# Solving Linear Systems of Equations with Matrices

Solving linear systems of equations is a common problem in physical sciences. These problems can be solved by substitution. First you solve for one variable in one equation. Then you replace that variable in all other equations, and repeat for another variable in another equation. Repeat until you have the actual value of one variable, then using that value work backwards to get the actual values of all the other variables. While possible, this process involves a lot of algebra and can get tedious.

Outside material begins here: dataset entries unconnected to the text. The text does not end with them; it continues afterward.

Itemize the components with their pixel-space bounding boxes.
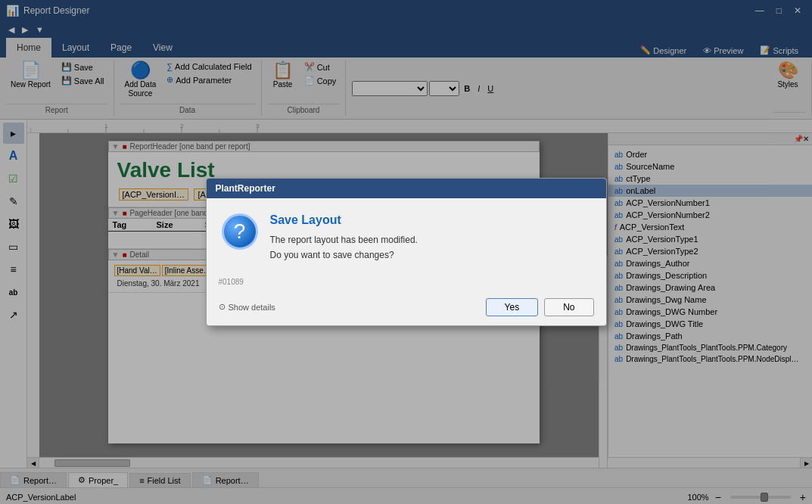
save-dialog-overlay: PlantReporter ? Save Layout The report l… — [0, 0, 812, 504]
dialog-error-id: #01089 — [207, 278, 606, 292]
dialog-content: Save Layout The report layout has been m… — [270, 213, 591, 262]
dialog-title-text: Save Layout — [270, 213, 591, 227]
show-details-toggle[interactable]: ⊙ Show details — [219, 302, 275, 312]
show-details-chevron: ⊙ — [219, 302, 226, 312]
dialog-footer: ⊙ Show details Yes No — [207, 292, 606, 325]
dialog-no-button[interactable]: No — [544, 298, 593, 316]
dialog-app-title: PlantReporter — [207, 179, 606, 198]
dialog-buttons: Yes No — [486, 298, 594, 316]
dialog-yes-button[interactable]: Yes — [486, 298, 539, 316]
dialog-message: The report layout has been modified. Do … — [270, 233, 591, 262]
save-layout-dialog: PlantReporter ? Save Layout The report l… — [206, 178, 607, 325]
dialog-question-icon: ? — [222, 213, 258, 250]
dialog-body: ? Save Layout The report layout has been… — [207, 198, 606, 277]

There is a much better way to solve linear systems of equations using matrices. Not all systems are linear, so first we should learn how to recognize a linear system. All equations in the system must match the following pattern:

$y=\sum{c_ix_i}$

Where $x_i$ are the variables in the system, and $c_i$ are constant coefficients. We will examine a linear system of equations below, but now we should see some examples of NON-linear equations:

$y=x^2$

$z=xy$

$z=\frac{\partial f(x, y)}{\partial y}$

Note that these NON-linear equations have variables raised to a higher power, the product of two variables, or a partial derivative. These are only a few examples of the sorts of operations which make an equation non-linear. Basically anything fancy will make it non-linear.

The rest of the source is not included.